La madre cuida amorosamente de la familia – a Carmen le siguen otros dos hijos – mientras el padre se dedica al trabajo y a alternar con la buena sociedad de la isla, además de a alguna que otra relación extra matrimonial. A los diez años Carmen inicia el estudio del bachillerato en la escuela pública, donde conoce a la primera de las varias mujeres que influyeron decisivamente en su vida: la profesora Consuelo Burell, que le abre al mundo de la literatura y del arte en general.

La infancia y los primeros años de la adolescencia son tiempos felices, siempre en contacto con la naturaleza de la isla en sus paseos solitarios y baños en el mar, más tarde en compañía del joven Ricardo Lezcano, su primer “novio”. Pero aquella felicidad sencilla se rompe pronto.

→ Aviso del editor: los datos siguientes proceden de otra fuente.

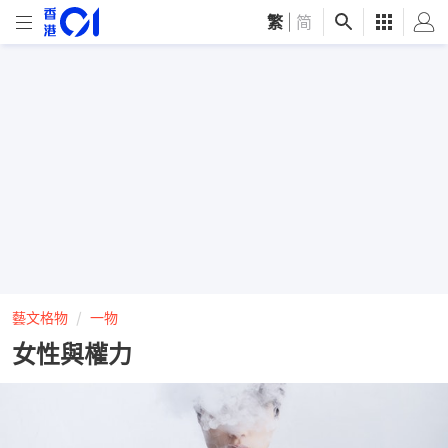
繁
|
简
藝文格物
一物
女性與權力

La madre, a la que Carmen se siente muy unida, muere a los 33 años, cuando ella tiene trece. Al poco tiempo el padre se casa con otra mujer, con la que al parecer ya tenía relaciones, la cual se apresura a borrar cualquier recuerdo o huella de la anterior esposa. Esto llena de amargura a la adolescente Carmen, quien además contempla atónita cómo los cuentos infantiles tienen razón, pues aquella mujer,

a pesar de todas mis resistencias a creer en los cuentos de hadas, me confirmó su veracidad, comportándose como las madrastras de esos cuentos. De ella aprendí que la fantasía siempre es pobre comparada con la realidad.

Profundamente decepcionada por la conducta del padre, Carmen llega a un acuerdo con él: a finales de 1939 marcha a Barcelona a estudiar Filosofía y Letras. Allá, en el viejo piso de la calle Aribau, donde había nacido y cuyo recuerdo había recuperado en una breve visita con toda la familia a la edad de nueve años, vive parte de los tres cursos que dura su estancia en compañía de unos familiares, en un ambiente quizá no tan deprimente como el descrito en su primera novela, que ella siempre alegará como de absoluta ficción en cuanto a los personajes.

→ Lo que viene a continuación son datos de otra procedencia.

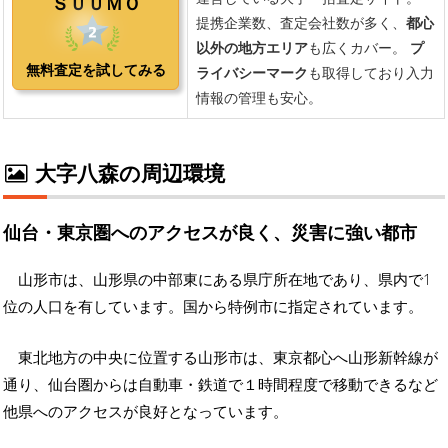
大字八森の周辺環境
仙台・東京圏へのアクセスが良く、災害に強い都市
山形市は、山形県の中部東にある県庁所在地であり、県内で1
位の人口を有しています。国から特例市に指定されています。
東北地方の中央に位置する山形市は、東京都心へ山形新幹線が
通り、仙台圏からは自動車・鉄道で１時間程度で移動できるなど
他県へのアクセスが良好となっています。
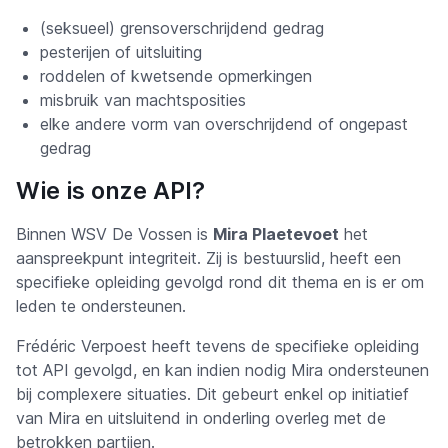
(seksueel) grensoverschrijdend gedrag
pesterijen of uitsluiting
roddelen of kwetsende opmerkingen
misbruik van machtsposities
elke andere vorm van overschrijdend of ongepast
gedrag
Wie is onze API?
Binnen WSV De Vossen is
Mira Plaetevoet
het
aanspreekpunt integriteit. Zij is bestuurslid, heeft een
specifieke opleiding gevolgd rond dit thema en is er om
leden te ondersteunen.
Frédéric Verpoest heeft tevens de specifieke opleiding
tot API gevolgd, en kan indien nodig Mira ondersteunen
bij complexere situaties. Dit gebeurt enkel op initiatief
van Mira en uitsluitend in onderling overleg met de
betrokken partijen.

En 1942, alentada por la amiga Linka (la Ena de Nada), se traslada a Madrid. Inicia la carrera de Derecho, que tampoco terminará, y se enfrasca en la redacción de la obra que bullía en su mente desde que dejara Barcelona. Concluída, intenta su publicación. El manuscrito llega, entre otros, al periodista y editor Manuel Cerezales, católico más o menos liberal, que dirige la editorial Novelas y Cuentos. Queda fascinado. Aunque entiende que no encaja en su propia editorial, propone presentarla al recién creado Premio Nadal.

Éxito absoluto y sorprendente. La novela Nada, de la joven desconocida Carmen Laforet, obtiene el Premio Nadal, al ser finalmente preferida por el jurado incluso por delante de obras de algunos escritores influyentes, como César González Ruano, periodista famoso, viejo militante de Falange Española, sector cínico.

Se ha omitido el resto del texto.